→ **EXERCISE DETAILS**: In the material below, list every line carrying the string "Board".

→ **DATASET**:
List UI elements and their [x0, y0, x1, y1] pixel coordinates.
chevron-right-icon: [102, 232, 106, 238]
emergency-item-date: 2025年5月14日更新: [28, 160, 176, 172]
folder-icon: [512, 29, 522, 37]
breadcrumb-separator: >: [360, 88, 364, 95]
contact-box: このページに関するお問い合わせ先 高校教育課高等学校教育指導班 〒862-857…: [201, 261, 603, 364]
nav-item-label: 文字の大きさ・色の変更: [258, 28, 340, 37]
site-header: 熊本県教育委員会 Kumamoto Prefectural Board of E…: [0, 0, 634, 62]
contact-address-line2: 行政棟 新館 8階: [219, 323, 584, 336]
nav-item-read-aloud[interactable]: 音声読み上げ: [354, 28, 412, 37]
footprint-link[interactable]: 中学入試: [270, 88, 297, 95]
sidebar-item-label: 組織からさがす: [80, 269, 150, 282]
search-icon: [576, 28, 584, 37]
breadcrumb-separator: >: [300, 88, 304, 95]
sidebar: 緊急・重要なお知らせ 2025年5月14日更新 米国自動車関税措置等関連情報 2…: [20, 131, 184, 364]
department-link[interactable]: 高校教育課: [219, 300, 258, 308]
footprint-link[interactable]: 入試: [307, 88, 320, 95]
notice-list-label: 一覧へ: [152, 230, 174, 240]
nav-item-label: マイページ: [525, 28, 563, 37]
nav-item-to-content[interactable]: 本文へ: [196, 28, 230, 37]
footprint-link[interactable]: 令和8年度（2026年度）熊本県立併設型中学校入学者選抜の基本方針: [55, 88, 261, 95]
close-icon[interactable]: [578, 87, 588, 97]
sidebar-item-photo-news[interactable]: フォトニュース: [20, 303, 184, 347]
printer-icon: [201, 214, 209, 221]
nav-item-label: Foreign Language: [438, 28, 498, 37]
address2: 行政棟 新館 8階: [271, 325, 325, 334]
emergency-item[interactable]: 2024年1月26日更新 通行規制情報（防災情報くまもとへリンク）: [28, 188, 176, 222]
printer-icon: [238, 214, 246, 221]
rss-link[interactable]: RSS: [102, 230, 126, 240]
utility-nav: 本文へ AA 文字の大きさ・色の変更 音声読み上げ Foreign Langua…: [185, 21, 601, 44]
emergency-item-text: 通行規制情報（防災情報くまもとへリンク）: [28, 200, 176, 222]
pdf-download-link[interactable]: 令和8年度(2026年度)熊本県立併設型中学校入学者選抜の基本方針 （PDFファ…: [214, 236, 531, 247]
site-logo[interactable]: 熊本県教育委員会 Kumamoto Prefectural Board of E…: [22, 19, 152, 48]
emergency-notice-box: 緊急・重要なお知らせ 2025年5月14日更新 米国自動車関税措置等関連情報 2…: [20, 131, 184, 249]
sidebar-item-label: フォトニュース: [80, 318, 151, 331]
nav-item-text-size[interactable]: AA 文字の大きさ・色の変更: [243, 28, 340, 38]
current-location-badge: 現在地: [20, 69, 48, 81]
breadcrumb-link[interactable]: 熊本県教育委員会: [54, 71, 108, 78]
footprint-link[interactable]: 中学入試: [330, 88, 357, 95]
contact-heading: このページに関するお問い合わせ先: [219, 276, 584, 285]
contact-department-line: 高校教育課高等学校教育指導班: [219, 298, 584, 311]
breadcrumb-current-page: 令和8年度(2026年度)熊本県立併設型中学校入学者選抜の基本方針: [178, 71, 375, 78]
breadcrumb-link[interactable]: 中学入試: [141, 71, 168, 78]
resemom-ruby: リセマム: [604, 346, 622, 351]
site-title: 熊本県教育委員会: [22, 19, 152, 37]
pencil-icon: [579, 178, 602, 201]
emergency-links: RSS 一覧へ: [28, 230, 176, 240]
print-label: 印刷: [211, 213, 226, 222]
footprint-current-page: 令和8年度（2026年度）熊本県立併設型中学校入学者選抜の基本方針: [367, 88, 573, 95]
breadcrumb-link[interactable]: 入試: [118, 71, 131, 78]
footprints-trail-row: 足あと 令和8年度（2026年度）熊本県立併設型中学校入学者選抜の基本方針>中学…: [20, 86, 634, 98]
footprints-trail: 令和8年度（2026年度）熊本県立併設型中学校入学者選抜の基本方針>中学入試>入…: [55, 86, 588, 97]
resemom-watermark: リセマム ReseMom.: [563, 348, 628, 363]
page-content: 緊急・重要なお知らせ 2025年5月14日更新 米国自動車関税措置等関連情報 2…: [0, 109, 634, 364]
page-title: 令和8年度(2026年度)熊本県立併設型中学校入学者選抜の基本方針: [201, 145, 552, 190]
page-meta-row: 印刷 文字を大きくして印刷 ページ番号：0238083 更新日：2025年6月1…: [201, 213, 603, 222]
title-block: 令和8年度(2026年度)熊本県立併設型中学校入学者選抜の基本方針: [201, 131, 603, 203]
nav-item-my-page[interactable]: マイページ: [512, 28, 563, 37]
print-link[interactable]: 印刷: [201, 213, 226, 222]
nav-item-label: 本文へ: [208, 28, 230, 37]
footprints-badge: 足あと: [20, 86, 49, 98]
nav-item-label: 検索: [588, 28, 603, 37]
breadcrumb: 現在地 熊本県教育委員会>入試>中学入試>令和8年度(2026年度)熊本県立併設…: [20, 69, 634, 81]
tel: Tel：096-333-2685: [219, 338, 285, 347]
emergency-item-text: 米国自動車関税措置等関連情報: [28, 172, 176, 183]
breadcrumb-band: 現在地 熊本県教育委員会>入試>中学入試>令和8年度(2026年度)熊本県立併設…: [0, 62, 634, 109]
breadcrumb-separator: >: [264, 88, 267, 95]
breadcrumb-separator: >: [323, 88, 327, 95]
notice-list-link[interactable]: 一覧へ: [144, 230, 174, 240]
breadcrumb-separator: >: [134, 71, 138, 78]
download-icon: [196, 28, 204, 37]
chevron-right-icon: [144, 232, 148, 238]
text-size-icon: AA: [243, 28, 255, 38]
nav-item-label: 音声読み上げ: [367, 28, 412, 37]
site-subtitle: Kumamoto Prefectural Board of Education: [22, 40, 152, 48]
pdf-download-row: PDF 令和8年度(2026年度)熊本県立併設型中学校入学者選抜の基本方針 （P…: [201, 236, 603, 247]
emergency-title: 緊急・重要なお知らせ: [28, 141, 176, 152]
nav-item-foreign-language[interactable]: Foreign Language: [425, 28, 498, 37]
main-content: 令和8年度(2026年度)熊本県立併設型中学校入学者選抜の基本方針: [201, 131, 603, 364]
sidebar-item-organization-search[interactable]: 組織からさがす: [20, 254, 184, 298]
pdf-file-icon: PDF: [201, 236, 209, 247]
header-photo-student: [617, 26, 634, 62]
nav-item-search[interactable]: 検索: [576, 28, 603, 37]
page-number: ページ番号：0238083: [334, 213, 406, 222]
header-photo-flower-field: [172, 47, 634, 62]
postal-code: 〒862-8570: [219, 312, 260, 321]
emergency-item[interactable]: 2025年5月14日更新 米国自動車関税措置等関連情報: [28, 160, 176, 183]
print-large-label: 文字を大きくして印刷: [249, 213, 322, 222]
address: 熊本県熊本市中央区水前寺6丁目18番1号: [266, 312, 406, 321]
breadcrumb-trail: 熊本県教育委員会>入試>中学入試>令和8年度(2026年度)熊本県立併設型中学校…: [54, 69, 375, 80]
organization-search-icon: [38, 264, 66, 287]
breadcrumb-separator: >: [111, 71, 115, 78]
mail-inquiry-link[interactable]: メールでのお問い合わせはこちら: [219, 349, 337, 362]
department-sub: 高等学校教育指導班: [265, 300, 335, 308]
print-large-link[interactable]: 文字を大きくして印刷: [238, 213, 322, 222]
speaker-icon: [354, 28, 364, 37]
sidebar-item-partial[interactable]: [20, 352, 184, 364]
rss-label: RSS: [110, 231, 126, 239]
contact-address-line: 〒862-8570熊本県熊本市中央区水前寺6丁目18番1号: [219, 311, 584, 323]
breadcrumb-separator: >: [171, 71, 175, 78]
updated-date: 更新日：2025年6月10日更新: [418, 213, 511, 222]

→ **RESPONSE BELOW**:
site-header: 熊本県教育委員会 Kumamoto Prefectural Board of E…: [0, 0, 634, 62]
site-logo[interactable]: 熊本県教育委員会 Kumamoto Prefectural Board of E…: [22, 19, 152, 48]
site-subtitle: Kumamoto Prefectural Board of Education: [22, 40, 152, 48]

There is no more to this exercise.